After setting up nvidia.persistenced on two GPUs respectively, it brings totally different speed effects on the training of oxford_flowers 102. For instance, I use each of the GPUs to train 100 epochs on the AlexNet for TensorFlow 2.1.
Machine One: Nvidia RTX 2070 Super
Env: Driver v450.57, CUDA 11.0, cuDNN 8.0.1, Ubuntu 18.04
1. Power & GPU Memory:
Initial Power: 3W/215W
Power during Training: 187W/215W
Initial GPU Memory: 300MiB
GPU Memory during Training: 5343MiB
Effect: 45 minutes for completing the training.

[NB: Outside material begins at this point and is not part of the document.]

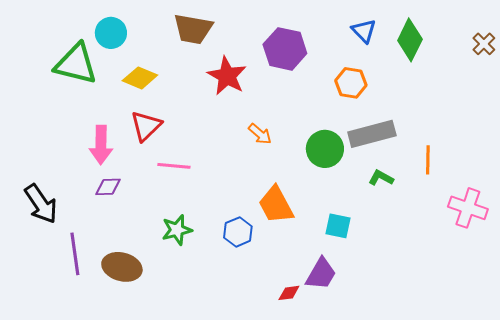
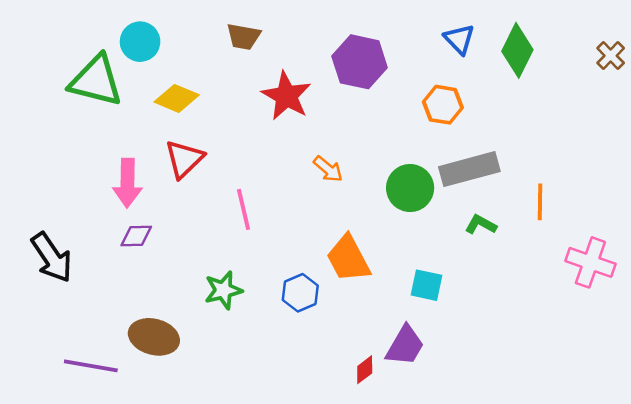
brown trapezoid: (193, 29) -> (244, 37), size x0.7
pink line: (174, 166) -> (244, 209), moved, turned 72
purple line: (75, 254) -> (91, 366), moved, turned -72
red diamond: (289, 293) -> (365, 370), turned -30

The power increase form 3W to 187W. In addition, the allocated GPU Memory increases from 300MiB to 5343MiB. It grows quite faster. Therefore, its training speed is much more fast.
2. Processes:
Beside of GID, it shows GI ID and CI ID with the command of nvidia-smi. But both GI ID and CI ID are written as N/A. I get to know that GI is GPU Instance and CI is Computer Instance in the Multiple Instance GPU(shortly MIG). It seems that the GPU adopts the concurrency for accelerating the speed from the following link.
Machine Two: Nvidia RTX 2060
Env: Driver v440.100, CUDA, Toolkit 10.2, cuDNN 7.3.1, Ubuntu 18.04
1. Power & GPU Memory
Initial Power: 9W/160W
Power during Training: 16W/160W
Initial GPU Memory: 300MiB
GPU Memory during Training: 500MiB
The power constantly fixes on 16W and GPU memory increases from 300MiB to 500MiB. It grows quite slow.
Effect: Its training speed is about 5 hours, also more slower than RTX 2070.
2. Processes:
It shows GID but no GI ID and CI ID.
It is quite apparent that both GI(GPU Instance) and CI(Compute Instance) accelerate the training speed. Is the combination of GPU Driver 450.57 + CUDA 11.0 + cuDNN 8.0.1 on RTX 2060 to make the concurrency and greatly improve the training speed? Can RTX 2060 support MIG?
Note:
I enable GPU Fan Settings from 45% to 74% and PowerMixer Level 0 to Level 4. But both of them has no effect on the training speed except the a little big noise.